# [The data]
»»
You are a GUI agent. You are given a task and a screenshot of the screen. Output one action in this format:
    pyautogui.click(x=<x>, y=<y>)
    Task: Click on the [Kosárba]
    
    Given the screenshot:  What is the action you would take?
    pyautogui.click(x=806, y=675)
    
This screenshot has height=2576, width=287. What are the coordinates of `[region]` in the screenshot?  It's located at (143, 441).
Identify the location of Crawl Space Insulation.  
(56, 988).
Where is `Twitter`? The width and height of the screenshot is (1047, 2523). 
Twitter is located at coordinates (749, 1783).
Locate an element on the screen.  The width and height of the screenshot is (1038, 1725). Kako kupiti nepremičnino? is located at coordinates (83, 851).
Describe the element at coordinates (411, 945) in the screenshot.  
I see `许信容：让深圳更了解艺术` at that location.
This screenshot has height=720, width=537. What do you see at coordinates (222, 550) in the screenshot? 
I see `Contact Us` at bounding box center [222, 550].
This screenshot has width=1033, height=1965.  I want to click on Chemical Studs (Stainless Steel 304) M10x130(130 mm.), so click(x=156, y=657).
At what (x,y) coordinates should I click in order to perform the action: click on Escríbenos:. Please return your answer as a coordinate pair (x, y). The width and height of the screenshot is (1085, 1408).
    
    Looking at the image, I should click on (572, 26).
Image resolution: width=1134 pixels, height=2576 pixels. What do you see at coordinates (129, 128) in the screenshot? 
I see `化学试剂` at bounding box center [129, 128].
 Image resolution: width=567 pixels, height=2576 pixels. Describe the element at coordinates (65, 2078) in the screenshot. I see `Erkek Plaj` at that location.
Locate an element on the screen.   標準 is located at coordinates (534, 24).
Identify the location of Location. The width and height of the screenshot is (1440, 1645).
««
# [Problem to work on]
Scan the lines above for "Task: Click on the [Kosárba]" and for "This screenshot has width=1033, height=1965.". Repeat exactly the line holding each of them and every line in between.

# [Exercise result]
    Task: Click on the [Kosárba]
    
    Given the screenshot:  What is the action you would take?
    pyautogui.click(x=806, y=675)
    
This screenshot has height=2576, width=287. What are the coordinates of `[region]` in the screenshot?  It's located at (143, 441).
Identify the location of Crawl Space Insulation.  
(56, 988).
Where is `Twitter`? The width and height of the screenshot is (1047, 2523). 
Twitter is located at coordinates (749, 1783).
Locate an element on the screen.  The width and height of the screenshot is (1038, 1725). Kako kupiti nepremičnino? is located at coordinates (83, 851).
Describe the element at coordinates (411, 945) in the screenshot.  
I see `许信容：让深圳更了解艺术` at that location.
This screenshot has height=720, width=537. What do you see at coordinates (222, 550) in the screenshot? 
I see `Contact Us` at bounding box center [222, 550].
This screenshot has width=1033, height=1965.  I want to click on Chemical Studs (Stainless Steel 304) M10x130(130 mm.), so click(x=156, y=657).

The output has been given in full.